Eneida, I, 1-63
[Proemio]
A las armas yo canto y al hombre que primero
alcanzó en su destierro, por orden del destino,
desde Troya hasta Italia y las costas Lavinias,
y arrojado por tierra y por mar muchas penas
arrostró por la fuerza de un alto designio,
la ira rencorosa de la rabiosa Juno;
y en la guerra también padeció muchos males,
hasta que la ciudad fundara y trasladase
al Lacio sus Penates, donde tienen su origen
la estirpe latina y los padres albanos,
y también las murallas de la grandiosa Roma.
Dime, Musa, las causas, qué ley fue quebrantada,
por qué resentimiento la reina de los dioses
tantas calamidades obligó a soportar,
tantos riesgos correr a un hombre afamado
por su piedad divina. ¿Tanta es la crueldad
que albergan en su seno las almas celestiales?
[Juno persigue a los Troyanos]
Hubo desde antiguo una ciudad, Cartago,
de colonos de Tiro, enfrente de Italia
y lejos de las bocas del Tíber, opulenta
y en afanes de guerra la más brava de todas;
entre todas es fama que Juno la escogió
por encima de Samos; allí tuvo sus armas,
allí tuvo su carro; ya entonces pretendía
con esfuerzo y cuidado que fuera este reino,
si los hados quisiesen, señor de las naciones.
Pero había escuchado que de sangre troyana
procedía una estirpe que a su tiempo iba a ser
los baluartes de Tiro capaz de derribar;
de aquí vendría un pueblo, rey de amplios dominios,
soberbio en la guerra, para ruina de Libia.
Así le daban vueltas las Parcas al destino.
La hija de Saturno, temiendo tal presagio,
de una antigua guerra se acordaba, en Troya,
cuando fue la primera en obrar a favor
de sus queridos griegos. No se habían aún
borrado de su mente las causas de la cólera
ni el crudo dolor: profundamente queda
grabado aquel juicio de Paris, el injusto
desprecio a su belleza, el odio a esa raza,
el premio a Ganimedes, mancebo secuestrado.
Por causas como estas aún más encendida,
muy lejos mantenía del Lacio a los troyanos,
arrojados al mar por toda su llanura,
reliquias de los dánaos, del iracundo Aquiles,
y siguieron vagando durante muchos años,
en manos del destino, por todo el ancho mar.
¡Tanto costó fundar el linaje de Roma!
Apenas a la vista la costa de Sicilia,
alegres mar adentro las velas desplegaban,
y espumas de sal surcaba el tajamar,
cuando Juno, que siempre abierta una herida
conserva en su interior, así hablaba consigo:
‘¿Tendré que desistir, vencida en mis proyectos,
y no apartar de Italia al rey de los troyanos?
Los hados me lo impiden. ¿Es que no pudo Palas
quemar la flota argiva y hundirlos en el ponto,
por culpa de uno solo y la loca codicia
de Áyax el Oileo? Ella, desde las nubes,
de Jove lanzó el rayo, desbarató las naves,
encrespó con los vientos la planicie del mar,
pero a él, que de dentro las llamas le salían,
el pecho traspasado, lo arracó en un turbión
y lo clavó en el canto de un peñasco agudo.
¡Y yo, que me presento cual reina de los dioses
y hermana soy de Júpiter y esposa, tantos años
contra un solo pueblo haciendo estoy la guerra!
¿Y ahora quién dará culto al numen de Juno
o le hará rogativas y ofrendas en su altar?’
Atizando así las brasas de su alma
la diosa fue hasta Eolia, la patria de las nubes,
lugares cuajados de furos vendavales.
Allí en un antro enorme el rey Eolo
los vientos aguerridos, las broncas tempestades
con mano firme rige y atados con cadenas
refrena en su prisión.
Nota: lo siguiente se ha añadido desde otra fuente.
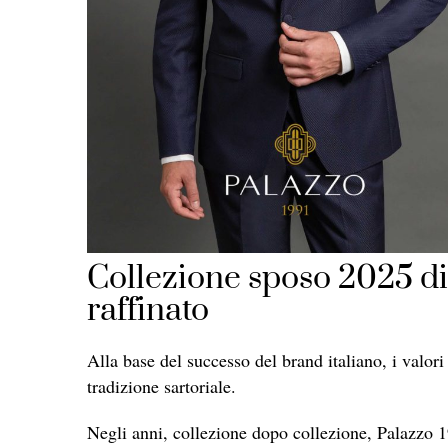
Collezione sposo 2025 di 
raffinato
Alla base del successo del brand italiano, i valori 
tradizione sartoriale.
Negli anni, collezione dopo collezione, Palazzo 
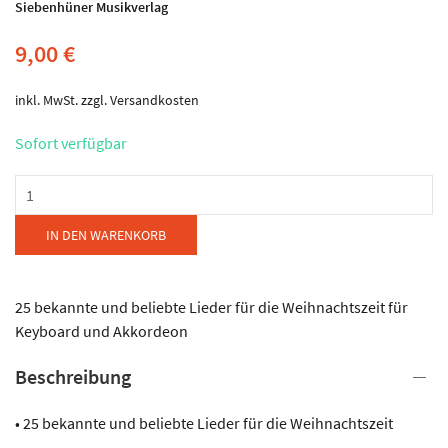
Siebenhüner Musikverlag
9,00
€
inkl. MwSt.
zzgl.
Versandkosten
Sofort verfügbar
Siebenhüner
Musikverlag
-
IN DEN WARENKORB
Lieder
zur
Weihnachtszeit
25 bekannte und beliebte Lieder für die Weihnachtszeit für
Menge
Keyboard und Akkordeon
Beschreibung
• 25 bekannte und beliebte Lieder für die Weihnachtszeit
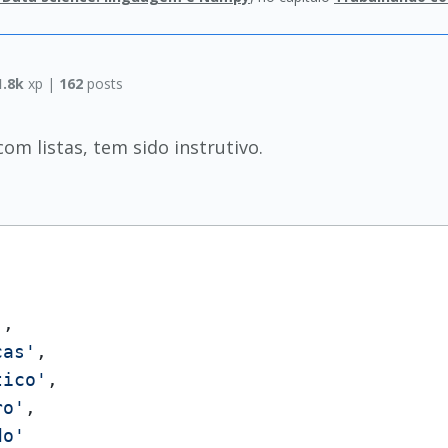
1.8k
xp |
162
posts
om listas, tem sido instrutivo.
'
, 

cas'
, 

tico'
,

ro'
,

do'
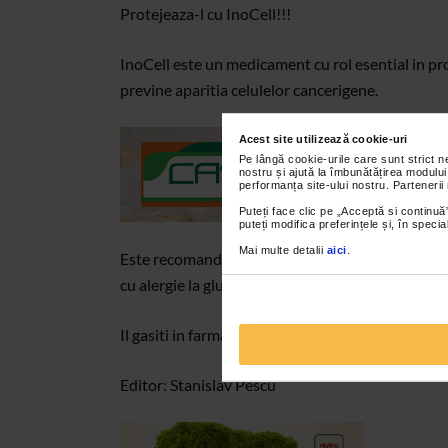
Protejeaza-l cu InoCell!!!
InoCell este un medicament cu rol esential in prot
previne aparitia celulelor cancerigene.
Acest site utilizează cookie-uri
Pe lângă cookie-urile care sunt strict 
nostru și ajută la îmbunătățirea modului
performanța site-ului nostru. Partenerii
Puteți face clic pe „Acceptă si continuă”
puteți modifica preferințele și, în spec
Mai multe detalii
aici
.
Este recomandat persoanelor slabite in urma stresul
cu alergie la gluten.
Il gasiti in farmaciile Catena
Editor: Stanislav Pescu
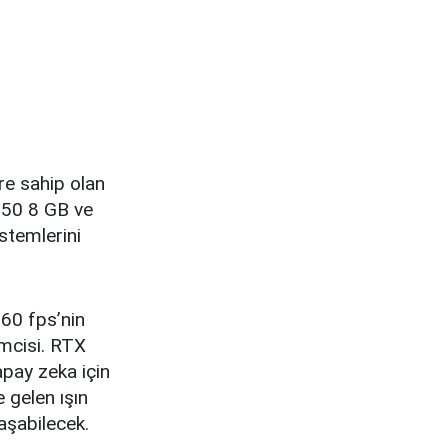
re sahip olan
050 8 GB ve
stemlerini
 60 fps’nin
emcisi. RTX
apay zeka için
 gelen ışın
aşabilecek.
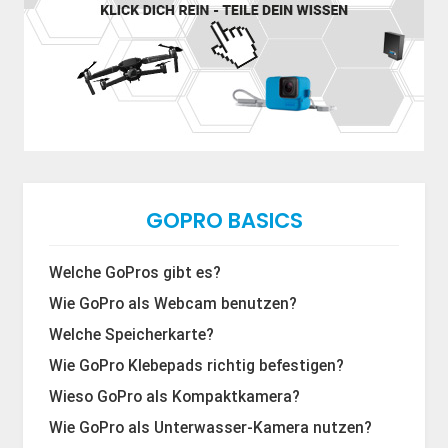
GOPRO BASICS
Welche GoPros gibt es?
Wie GoPro als Webcam benutzen?
Welche Speicherkarte?
Wie GoPro Klebepads richtig befestigen?
Wieso GoPro als Kompaktkamera?
Wie GoPro als Unterwasser-Kamera nutzen?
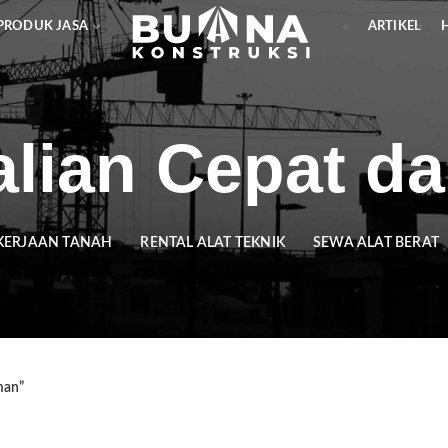
PRODUK JASA
ARTIKEL
alian Cepat d
KERJAAN TANAH
RENTAL ALAT TEKNIK
SEWA ALAT BERAT
man”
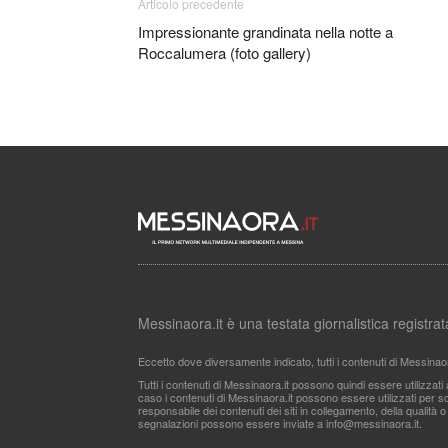
Articolo precedente
Impressionante grandinata nella notte a
Roccalumera (foto gallery)
Messinaora.it è una testata giornalistica registr
Eccetto dove diversamente indicato, tutti i contenuti di Messinao
Tutti i contenuti di Messinaora.it possono quindi essere utilizzat
caso i contenuti di Messinaora.it possono essere utilizzati per sco
responsabile dei contenuti dei siti in collegamento, della qualità o
segnalazioni possono essere inviate a
info@messinaora.it
.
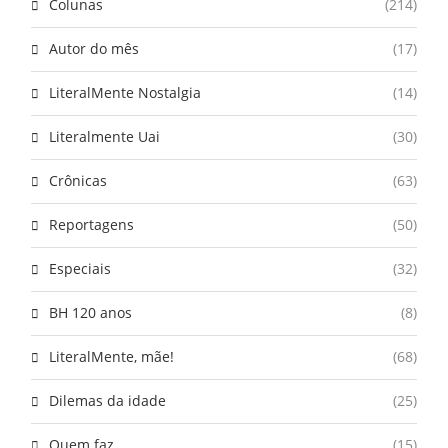
Colunas
(214)
Autor do mês
(17)
LiteralMente Nostalgia
(14)
Literalmente Uai
(30)
Crônicas
(63)
Reportagens
(50)
Especiais
(32)
BH 120 anos
(8)
LiteralMente, mãe!
(68)
Dilemas da idade
(25)
Quem faz
(15)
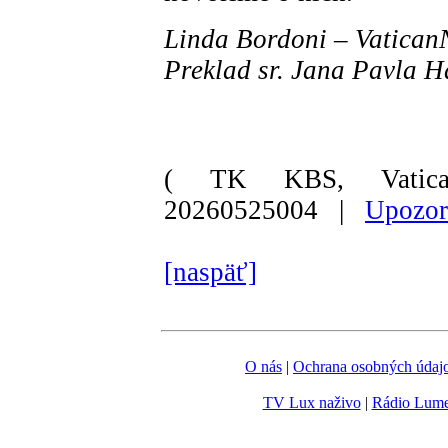
Linda Bordoni – Vatica
Preklad sr. Jana Pavla 
( TK KBS, Vatica
20260525004 |
Upozor
[naspäť]
O nás
|
Ochrana osobných údaj
TV Lux naživo
|
Rádio Lum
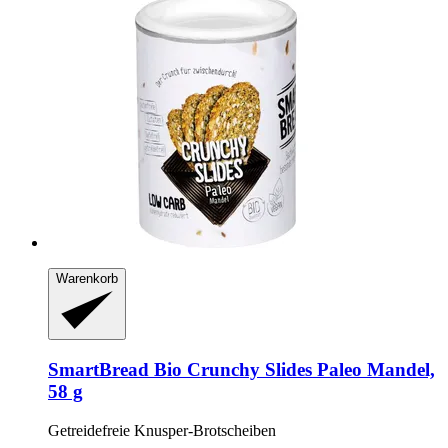
Warenkorb
SmartBread
Bio Crunchy Slides Paleo Mandel,
58 g
Getreidefreie Knusper-​Brotscheiben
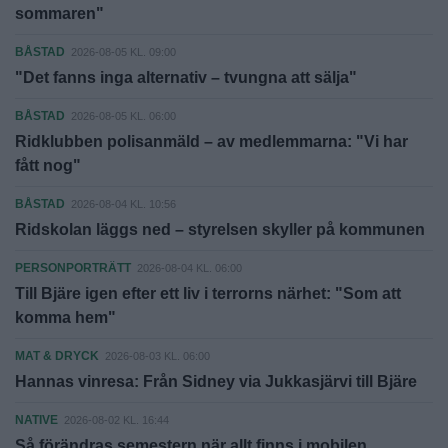
sommaren"
BÅSTAD
2026-08-05 KL. 09:00
"Det fanns inga alternativ – tvungna att sälja"
BÅSTAD
2026-08-05 KL. 06:00
Ridklubben polisanmäld – av medlemmarna: "Vi har
fått nog"
BÅSTAD
2026-08-04 KL. 10:56
Ridskolan läggs ned – styrelsen skyller på kommunen
PERSONPORTRÄTT
2026-08-04 KL. 06:00
Till Bjäre igen efter ett liv i terrorns närhet: "Som att
komma hem"
MAT & DRYCK
2026-08-03 KL. 06:00
Hannas vinresa: Från Sidney via Jukkasjärvi till Bjäre
NATIVE
2026-08-02 KL. 16:44
Så förändras semestern när allt finns i mobilen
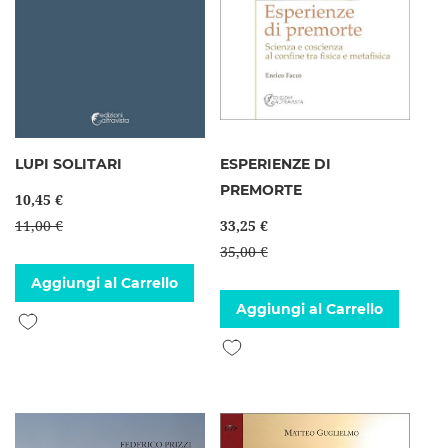
LUPI SOLITARI
ESPERIENZE DI
PREMORTE
10,45 €
11,00 €
33,25 €
35,00 €
Aggiungi al Carrello
Aggiungi al Carrello
Aggiungi alla lista desideri
Aggiungi alla lista desideri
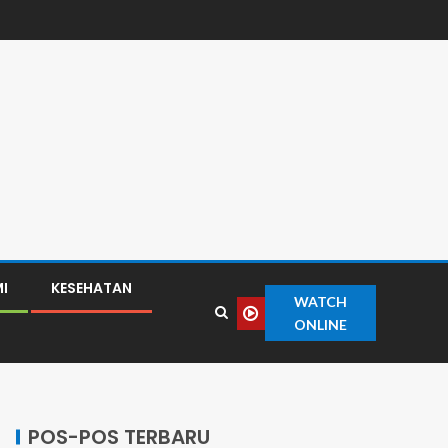
I
KESEHATAN
WATCH
ONLINE
POS-POS TERBARU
Ellos braman furiosos
y en torno a su encierro retumba la montaña;
Eolo está sentado en su alta fortaleza,
empuñando su cetro, y ablanda los ánimos
y templa los enojos. Que si no lo hiciera,
con el mar y la tierra y el cielo profundo,
rápidos, seguramente, habrían de arramblar
con todos y barrerlos por los aires. En cambio,
el padre omnipotente, del riesgo receloso,
los encerró en negras cavernas y les puso
por encima de ellos la mole de altos montes,
y les dio un rey que, sus órdenes cumpliendo,
supiese atarlos corto, y darles rienda suelta.